By Christian Berthelsen And Justin Baer 

Trading firm Castleton Commodities International LLC has emerged as the leading bidder for Morgan Stanley's oil-trading and storage business, the latest development in the bank's yearslong effort to jettison the unit.

Castleton, whose backers include hedge-fund heavyweights Glenn Dubin and Paul Tudor Jones, is offering more than $1 billion for the business, according to people familiar with the situation. That number would include the value of assets the unit holds, such as barrels of crude oil and storage facilities.

Morgan Stanley and Castleton are still in discussions, and any deal--if one is struck--is still weeks away. The New York bank has attempted twice before to unload the business, first in 2012 when it couldn't agree on terms with Qatar's sovereign-wealth fund and then in 2014 when an agreement with Russian oil company Rosneft OAO unraveled amid tensions over Moscow's intervention in Ukraine.

Wall Street banks are unloading their physical-commodity operations amid a slump in raw-materials prices and pressure from regulators and politicians. The Federal Reserve has expressed concerns that the dangers associated with transporting commodities pose a systemic risk to the financial system, while U.S. senators have accused banks of unfairly exploiting the multiple roles they play in the market in order to maximize profits.

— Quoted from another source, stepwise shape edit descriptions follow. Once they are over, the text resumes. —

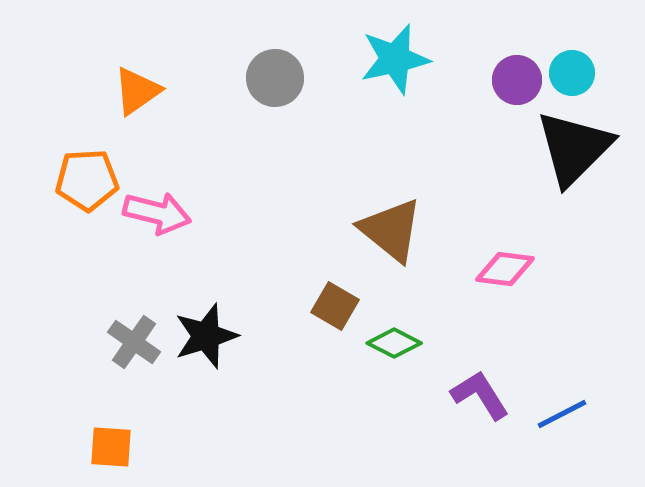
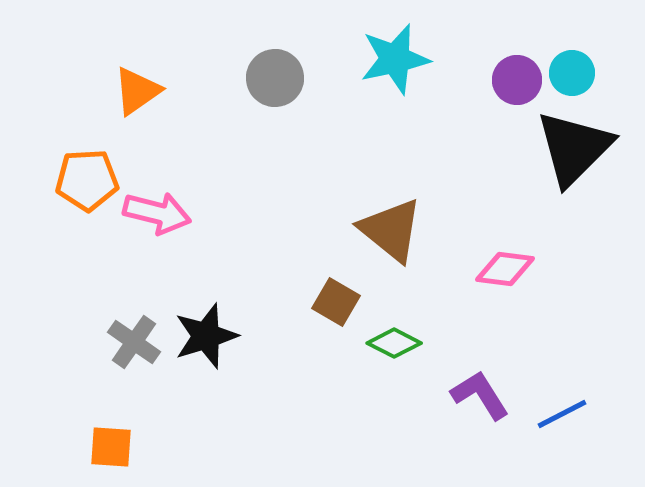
brown square: moved 1 px right, 4 px up
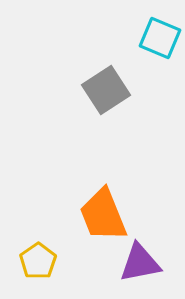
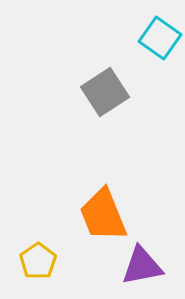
cyan square: rotated 12 degrees clockwise
gray square: moved 1 px left, 2 px down
purple triangle: moved 2 px right, 3 px down
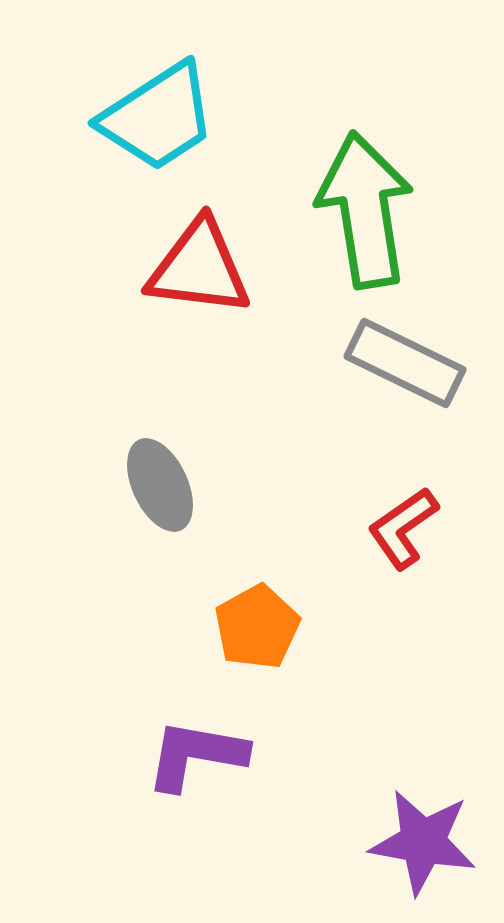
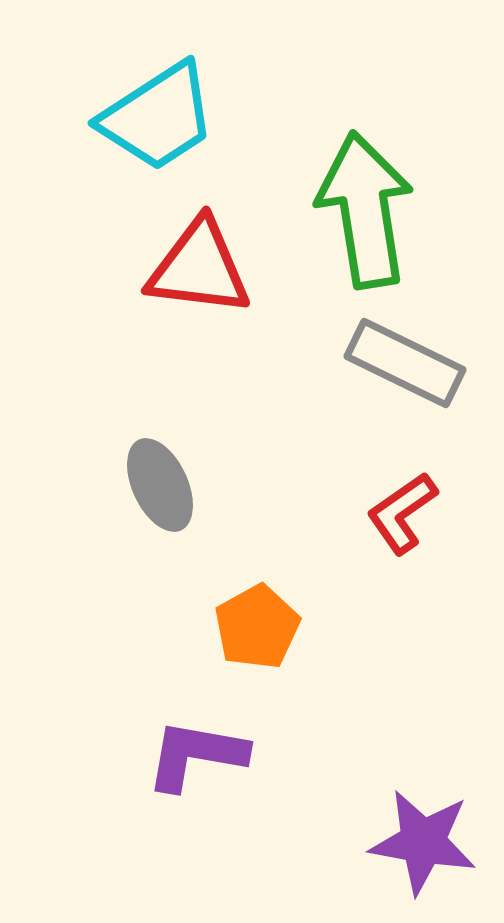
red L-shape: moved 1 px left, 15 px up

Taking the place of big banks are privately held commodity-trading firms that operate across borders and face less regulatory scrutiny and lighter disclosure requirements. A sale to Castleton would reinforce this trend.

Morgan Stanley Chief Executive James Gorman has told the bank's board that selling the oil business remains a priority for 2015, people familiar with the matter said. The deal is an important part of his strategy to shrink the part of the firm's balance sheet tied to debt, currency and commodities trading to less than $180 billion by year-end.

The issue has been a key focus during quarterly earnings conference calls with analysts. Morgan Stanley reports first-quarter results on Monday.

Castleton, based in Stamford, Conn., evolved from a spinoff of Louis Dreyfus Commodities Group's energy-trading business several years ago. Its owners include Mr. Dubin, a co-founder of $30 billion asset manager Highbridge Capital Management that was later sold to J.P. Morgan Chase & Co., and Mr. Jones, founder of Tudor Investment Corp. Castleton's chief executive is William C. Reed II, a power trader and onetime executive at Enron Corp.

Castleton's bid topped that of the other contenders for Morgan Stanley's unit, including Australian bank Macquarie Group Ltd. and private-equity giant KKR Inc., according to people familiar with the talks.

Castleton and KKR had previously submitted a joint bid for J.P. Morgan's physical-commodity assets when they were on the block in 2013. That business was ultimately sold to Swiss trading house Mercuria Energy Trading Inc. Castleton and KKR bid separately this time.

J.P. Morgan sold its physical business last year, and Goldman Sachs Group Inc. divested a chain of metals warehouses in December. The Fed is preparing tighter restrictions on banks that trade commodities.